I used to have it on file untill my P.C. crashed. 
A good watch!!   

 http://www.sftt.org/index2.html


----------



## Evan (26 Dec 2003)

i hope its not what made ur computer crash      , its pretty cool      .


----------



## Sh0rtbUs (15 Jan 2004)

whoa..plastered. heres a similar one...only this is an AH-64 Apache in iraq. many may have already seen it.

 http://www.btinternet.com/~scuzi/224Helicopter_Kills.mpeg


----------



## stukirkpatrick (16 Jan 2004)

I just watched the AC130 footage, and I am quite startled.  Truly, in a modern war this makes most previous tactics irrevalent.  Short of shooting the gunship down with ground launched missiles, is there any form of defence that can employed if an infantry unit comes under attack from artillary cannons flying over your head?  You can‘t run, and you can‘t hide...

This surely proves that if there is ever a third world war - non-nuclear - the infantry, and pretty much any other ground forces have no chance.  :skull:


----------



## nbk (17 Jan 2004)

Aye I watch this video and feel undecided.

On one hand, it is good that you can take out your enemy without risking your own tail, or any of your buddies...

But on the other hand, where is the honour or even fairness of blowing someone away in the middle of the night as they take a crap, and they don‘t even know what hit them.

I realize snipers have this role in the battlefield, but even they are much more exposed then hiding in some Apache from 2 kilometers away on the other side of a mountian.
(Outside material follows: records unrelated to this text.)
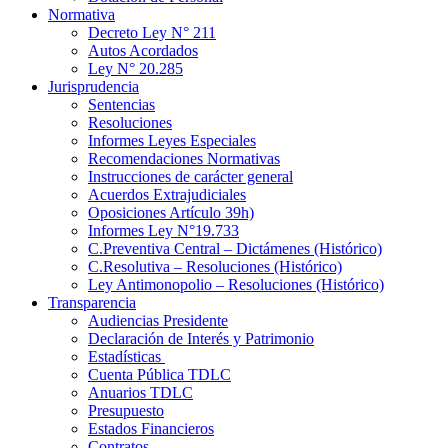
Normativa
Decreto Ley N° 211
Autos Acordados
Ley N° 20.285
Jurisprudencia
Sentencias
Resoluciones
Informes Leyes Especiales
Recomendaciones Normativas
Instrucciones de carácter general
Acuerdos Extrajudiciales
Oposiciones Artículo 39h)
Informes Ley N°19.733
C.Preventiva Central – Dictámenes (Histórico)
C.Resolutiva – Resoluciones (Histórico)
Ley Antimonopolio – Resoluciones (Histórico)
Transparencia
Audiencias Presidente
Declaración de Interés y Patrimonio
Estadísticas
Cuenta Pública TDLC
Anuarios TDLC
Presupuesto
Estados Financieros
Contratos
And snipers play such a small role in combat, they are an acceptable cause. Not to mention the enemy has snipers as well. Does Joe Iraqi have counter-attack choppers to face his enemy man to man, vehicle to vehicle? No. He does not stand a chance of fighting for whatever he is fighting for...weather you agree with it or not.


----------



## Korus (17 Jan 2004)

> But on the other hand, where is the honour or even fairness of blowing someone away in the middle of the night as they take a crap, and they don‘t even know what hit them.


When guns first began to appear in warfare, many people dismissed them as cowards weapons. Anyone with a weeks training could take down a well trained and experienced calvaryman from his horse before he could get within lancing range.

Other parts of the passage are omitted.